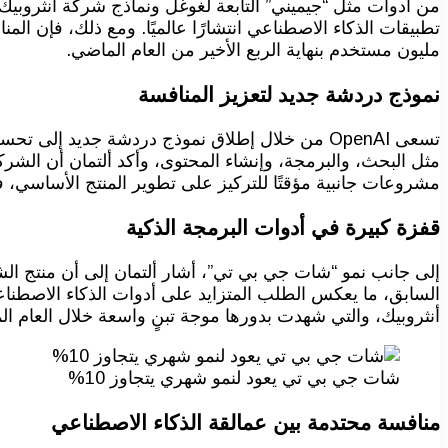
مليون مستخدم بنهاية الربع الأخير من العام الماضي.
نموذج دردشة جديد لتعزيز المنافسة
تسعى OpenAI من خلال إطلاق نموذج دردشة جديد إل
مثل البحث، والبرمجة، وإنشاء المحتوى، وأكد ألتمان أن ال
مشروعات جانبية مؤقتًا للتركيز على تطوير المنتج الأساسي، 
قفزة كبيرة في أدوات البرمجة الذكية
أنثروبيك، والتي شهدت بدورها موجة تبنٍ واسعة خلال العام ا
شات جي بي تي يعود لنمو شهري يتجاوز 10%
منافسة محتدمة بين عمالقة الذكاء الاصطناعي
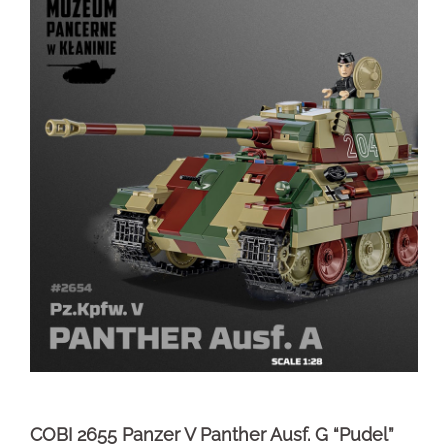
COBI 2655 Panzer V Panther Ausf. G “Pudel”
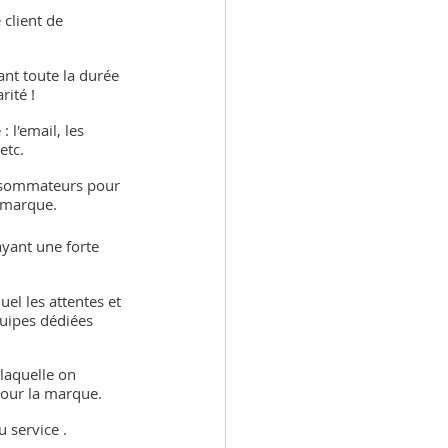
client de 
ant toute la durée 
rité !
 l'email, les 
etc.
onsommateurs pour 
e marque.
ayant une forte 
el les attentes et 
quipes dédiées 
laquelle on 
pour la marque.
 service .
+--
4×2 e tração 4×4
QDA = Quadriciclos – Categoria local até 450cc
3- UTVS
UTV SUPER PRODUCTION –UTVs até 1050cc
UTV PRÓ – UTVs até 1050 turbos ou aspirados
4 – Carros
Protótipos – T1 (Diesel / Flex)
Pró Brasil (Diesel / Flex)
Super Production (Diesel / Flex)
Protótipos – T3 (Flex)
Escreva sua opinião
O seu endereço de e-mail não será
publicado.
+--
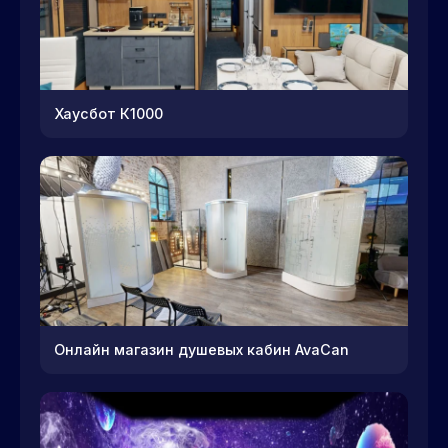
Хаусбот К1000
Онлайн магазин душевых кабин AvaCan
+--
• [WORK INSTRUCTIONS]: Restate word for word the lines in the material above from the one with "مليون مستخدم بنهاية" to the one with "مشروعات جانبية مؤقتًا"; both of those lines count, and nothing else does.

• [OUTPUT]:
مليون مستخدم بنهاية الربع الأخير من العام الماضي.
نموذج دردشة جديد لتعزيز المنافسة
تسعى OpenAI من خلال إطلاق نموذج دردشة جديد إل
مثل البحث، والبرمجة، وإنشاء المحتوى، وأكد ألتمان أن ال
مشروعات جانبية مؤقتًا للتركيز على تطوير المنتج الأساسي، 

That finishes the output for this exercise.